On such a stage set as this, the book’s narrator is taught all about the mystical magical “Sita Dulip’s Method” of changing planes between various realities. Through this method, the narrator is able to take the reader through the Le Guin’s anthropologically-primed mind. The social structures Le Guin poses within the variable “planes” in this book become absolutely limitless with cultural observations and wonderings. What would a society look like if its inhabitants ceased all forms of communication after age six or seven? How would capitalistic initiative change a world that was previously devoid of such endlessly “gainful” ambitions? What would the second, third, or even hundredth rebirths and subsequent lives lived of each individual within a community do to the voting rights of such a community? If a planet’s years spanned 24 of those familiar to earthlings, with built-in migration patterns dictated by unconquerable weather, how would this change ideas of marriage and family, home and time? What would a society predicated on letting rage rule within strict codes of conduct look like exactly?

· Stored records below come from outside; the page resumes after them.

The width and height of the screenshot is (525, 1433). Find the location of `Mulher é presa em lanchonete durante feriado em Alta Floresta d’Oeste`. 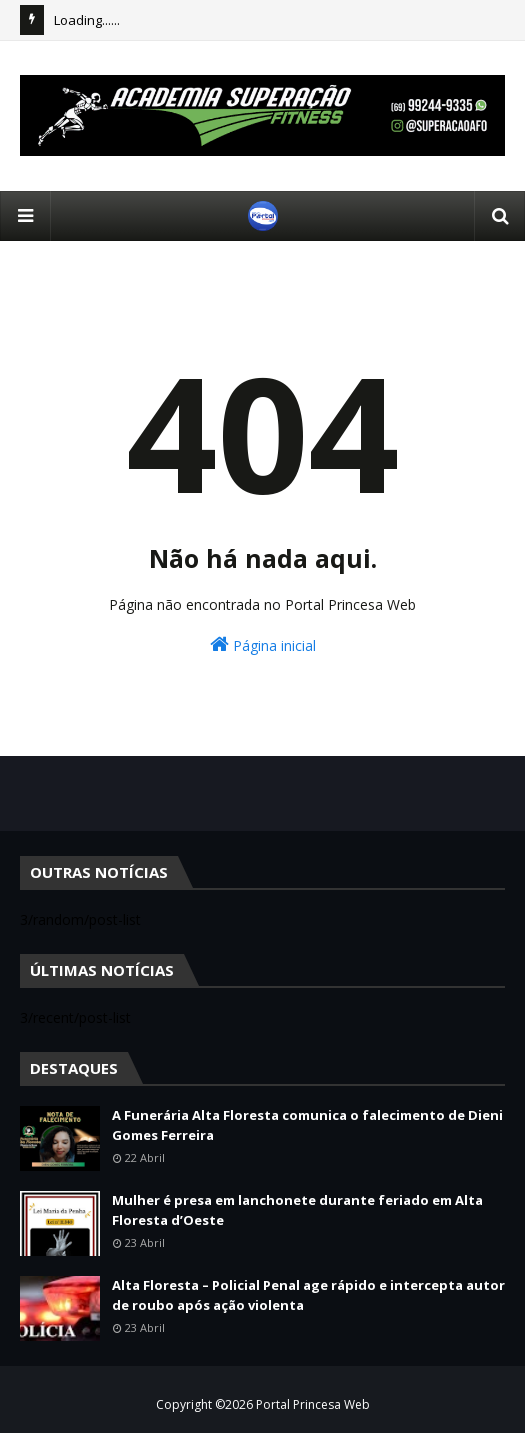 Mulher é presa em lanchonete durante feriado em Alta Floresta d’Oeste is located at coordinates (297, 1210).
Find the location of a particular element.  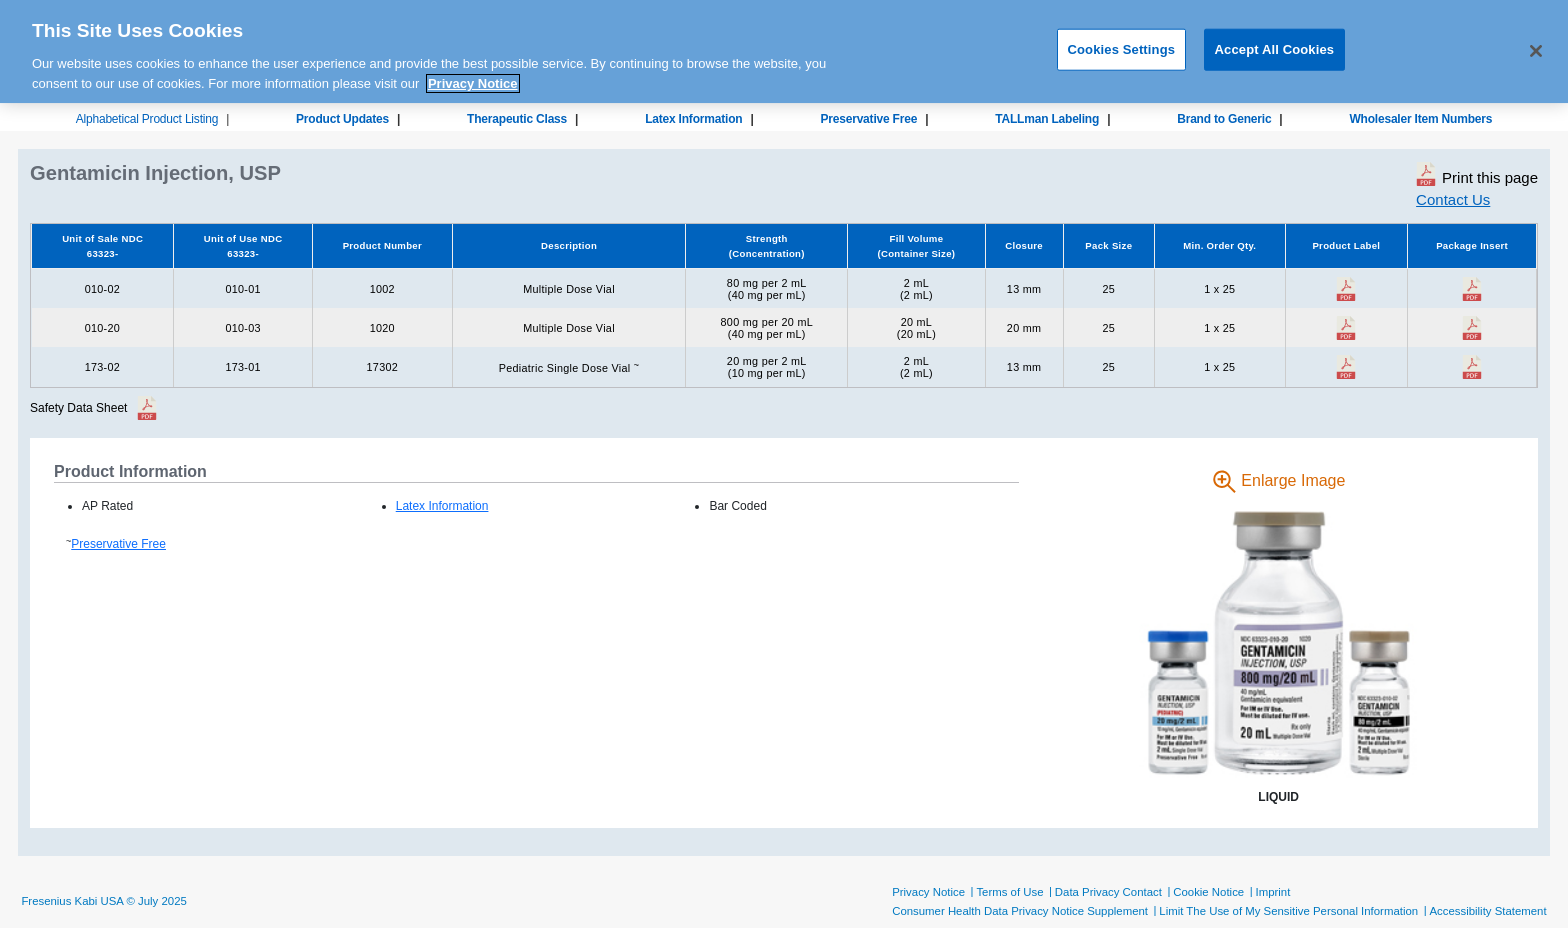 Alphabetical Product Listing is located at coordinates (147, 119).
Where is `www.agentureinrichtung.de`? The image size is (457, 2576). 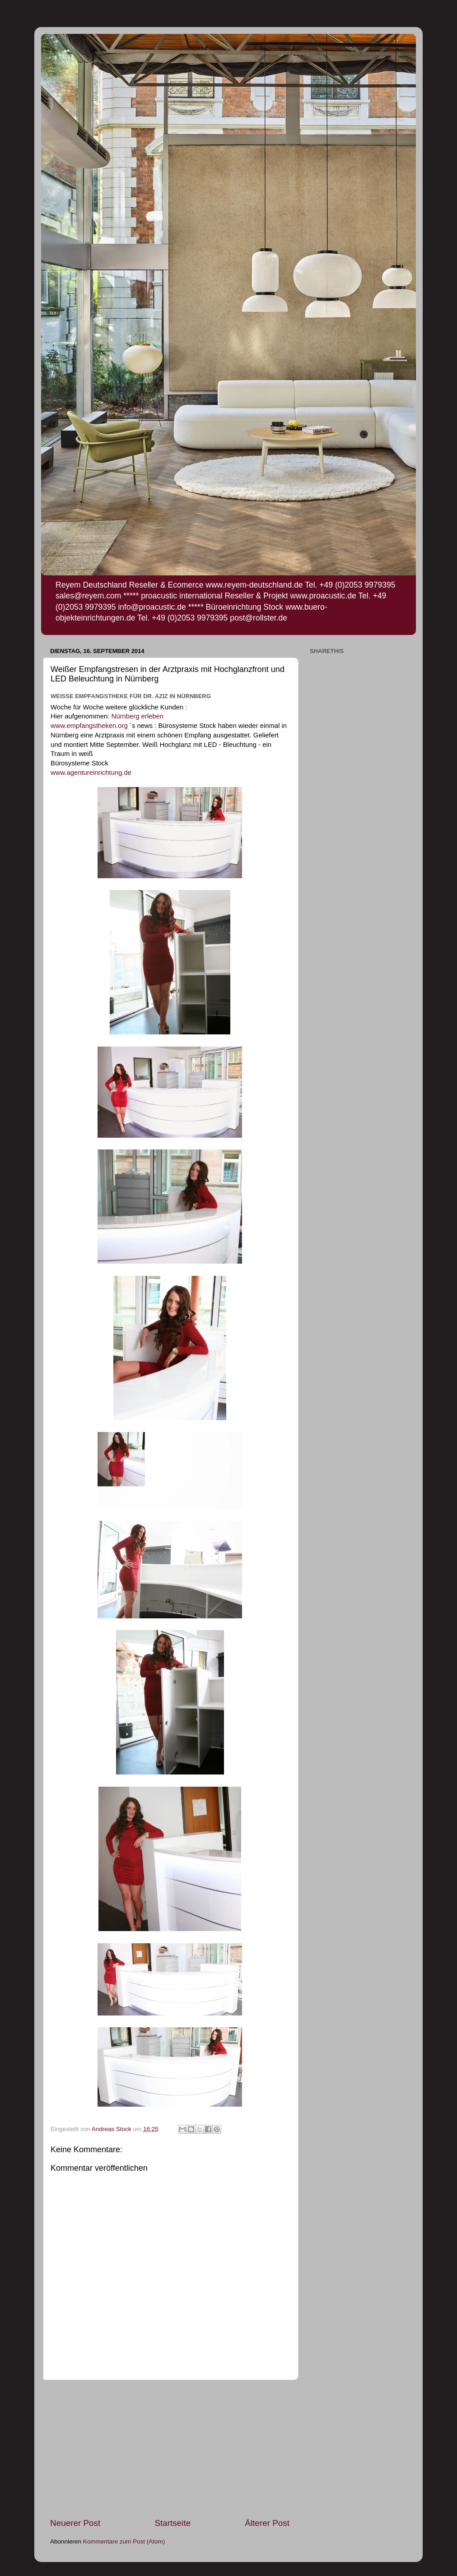 www.agentureinrichtung.de is located at coordinates (91, 772).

I was pleasantly surprised to learn (albeit and sadly after Le Guin’s death last year) that the “K” she insisted on keeping attached to her name was a nod to her father, Alfred Louis Kroeber, a cultural anthropologist who is still quoted to this day in archaeological reports on a regular basis. Having grown up with such a father, it stands to reason Le Guin’s literary endeavors would match the cultural interests that permeated her household during her youth. Arwen Curry’s film The Worlds of Ursula K. Le Guin showcases this influence beautifully, giving animated visualization to how Le Guin was “one of the very finest explorers of questions.” Truly, Le Guin’s stories, especially in this book, invite the reader to fill in the answers for themselves as she presents her endless questions about what makes civilization truly tick.

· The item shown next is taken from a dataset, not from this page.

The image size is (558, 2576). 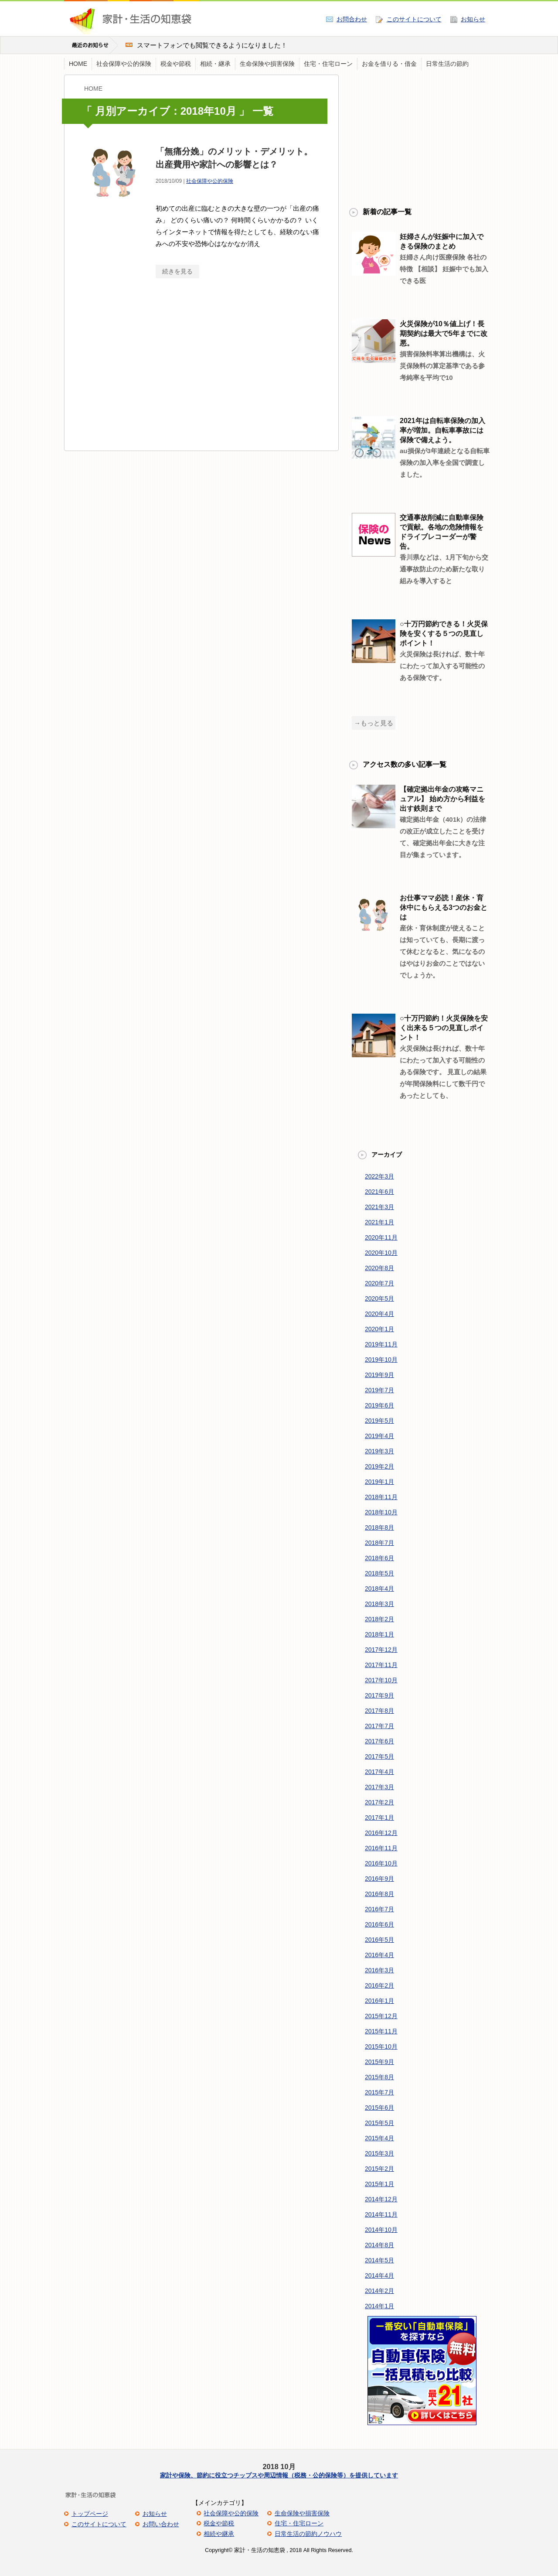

Changing Planes is not only a collection of short stories about fantastical and scientifically fictionalized worlds, but is at its heart a collection of “what if we really saw ourselves” quandaries. And herein lies the greatest appeal of the rawest kind of science fiction and fantasy storytelling. The cultural exploration in this book is as boundless as the author and reader could ever imagine. Le Guin writes elsewhere that “the purpose of a thought-experiment . . . is not to predict the future . . . but to describe reality, the present world” because “science fiction is not predictive; it is descriptive.” (from Le Guin’s introduction to The Left Hand of Darkness) And it is through the multitude of questions, so masterfully spun story upon story in this book, that Le Guin is able to describe the reality of our world’s internal workings and desires.

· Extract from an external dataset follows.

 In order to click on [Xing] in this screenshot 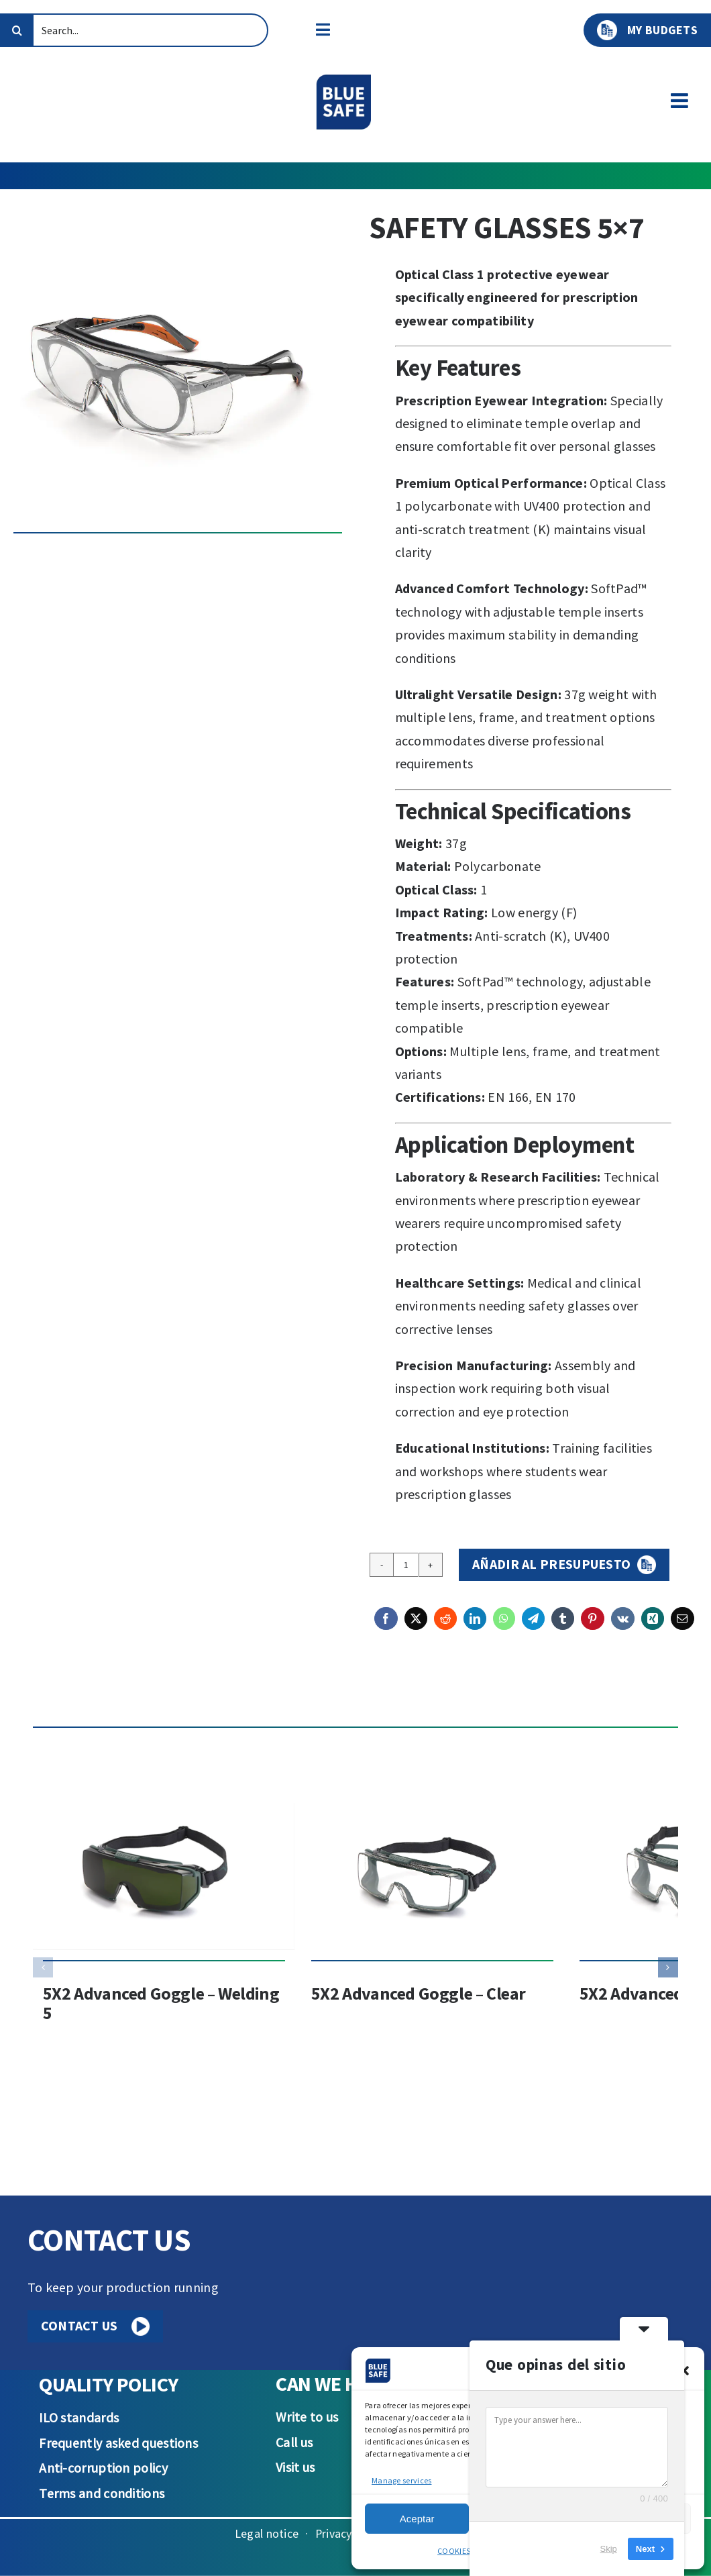 , I will do `click(652, 1627)`.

This is true anthro-fiction at its best, in that the text challenges the reader to take a closer look at the world in which they truly inhabit and ask the hard “what if” questions. And not so much “what if the world looked this way or that,” but more in line with the “why” that may lurk behind our most-ingrained snap judgments of the cultural subtleties we might not at first understand. Take another look at the questions noted above that come out through the short stories within this book, and consider the implications of their actually being a quandary-based commentary on our here and now. You might be surprised at the similarities you find when thinking of these questions in the context of human history and even some of our cultural-nows.